BOSTON -- Child care responsibilities appear to be the major reason why female medical school faculty members often advance more slowly in their careers than their male counterparts. In a study in the Oct. 1 Annals of Internal Medicine, researchers from the Massachusetts General Hospital (MGH) and Boston Medical Center (BMC) report results of a survey of almost 2,000 representative faculty members at 24 US medical schools measuring their career progress, satisfaction and academic productivity. While differences between male and female faculty members without children were slight, women with children published fewer peer-reviewed research studies, reported less career progress and less satisfaction with their careers than did men with children.
"While there have been several studies that have compared the progress of male and female faculty members, this is the first paper to show that children and family specifically have effects on the careers of women in academic medicine," says Phyllis Carr, MD, of the MGH Women's Health Associates, the paper's lead author. She notes that previous studies that focused on women's promotion to associate and full professor showed little effect probably because they controlled for standard measures of academic productivity, such as research grants and publications. "Our results show that those productivity measures are exactly the factors most powerfully impacted by family responsibilities," she says.
"People looking at these issues often consider them just in light of gender," says Robert Friedman, MD, of BMC's Department of Medicine, one of the paper's coauthors. "What this paper points out is the need to take into account each individual's personal life circumstances. In this case, it is the responsibility for the care of children that is the distinguishing issue, not simply whether one is a male or female." Friedman and Carr are co-principal investigators of a larger project -- including this study - to evaluate advancement of women, minorities and primary care physicians in academic medicine. Earlier this month the researchers published a study in the Journal of the American Medical Association showing that minority faculty achieved lower academic ranks than did non-minority faculty with comparable academic achievements.
In the current study, the researchers randomly selected 24 US medical schools and mailed surveys to more than 3,000 male and female faculty members, chosen to be representative by age, gender and medical specialty. Of those, 1,979 completed the 177-item questionnaire, which included demographic information and questions about career goals, ambitions and experiences.
The survey found that women with children reported fewer peer-reviewed publications, slower career advancement and less career satisfaction than did men with children.
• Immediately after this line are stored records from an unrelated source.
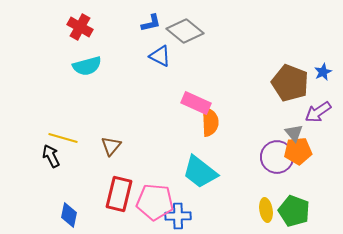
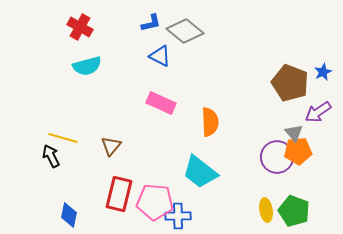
pink rectangle: moved 35 px left
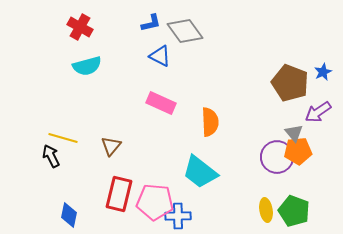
gray diamond: rotated 15 degrees clockwise
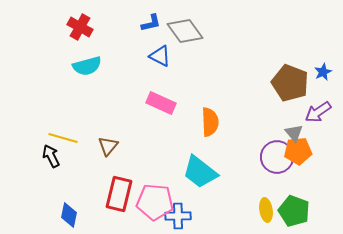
brown triangle: moved 3 px left
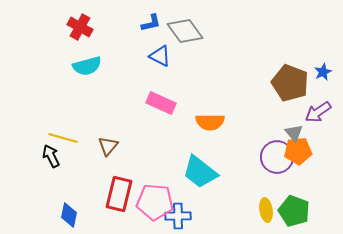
orange semicircle: rotated 92 degrees clockwise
Women with children also reported receiving less research funding from their institutions and less secretarial support. No significant differences in any of these areas were seen between female and male faculty without children.
Parental status had no major effect on respondents' career aspirations and goals (for example, aspiring to become a full professor or department chair), although men tended to be more ambitious than women overall. The study also asked about responsibilities for other family members -- such as aged parents -- and found that women devoted more time to overall dependent care. But the overwhelming majority of dependent hours (95 percent) were devoted to child care.
Specific obstacles to career advancement for women with children included meetings held before 8 am, after 5 pm or on weekends; lack of on-site child care, emergency leave, or other leave options; and the absence of part-time tenure tracks at their institutions.
"The limitations of the current system mean that academic medical centers are not taking full advantage of the talents and skills of many women," says Carr. "And something that this survey was not able to show us is how many women have decided to leave academic medicine because of their family responsibilities, a number we would expect to be significant."
Friedman adds: "This information can help direct the kinds of actions medical schools and hospitals should take to reduce these very real obstacles that face women with children -- and may also face men with children in future years. Seriously addressing the issue of the glass ceiling takes more than providing opportunities, it also involves dealing with the very real differences in circumstances of individual faculty members."
The study's coauthors are Arlene Ash, PhD, Amy Scaramucci, MPH, and Mark Moskowitz, MD, of Boston Medical Center; Rosalind Barnett, PhD, of Radcliffe College; Laura Szalacha, EDM, of the Harvard Graduate School of Education; and Anita Palepu, MD, MPH, St. Paul's Hospital, Vancouver, Canada. The study was supported by a grant from the Robert Wood Johnson Foundation.
The Massachusetts General Hospital conducts the largest hospital-based research program in the United States, with an annual research budget of more than $200 million. In 1994, the MGH joined with Brigham and Women's Hospital (BWH) to form Partners HealthCare System, an integrated health care delivery system comprising the two academic medical centers, specialty and community hospitals, a network of physician groups and nonacute and home health services.
Boston Medical Center is a private, not-for-profit academic medical center affiliated with Boston University School of Medicine (BUSM). Committed to providing high-quality health care to all, Boston Medical Center offers a full spectrum of pediatric and adult care services. BMC and BUSM are partners in the Boston HealthNet, which comprises 12 community health centers.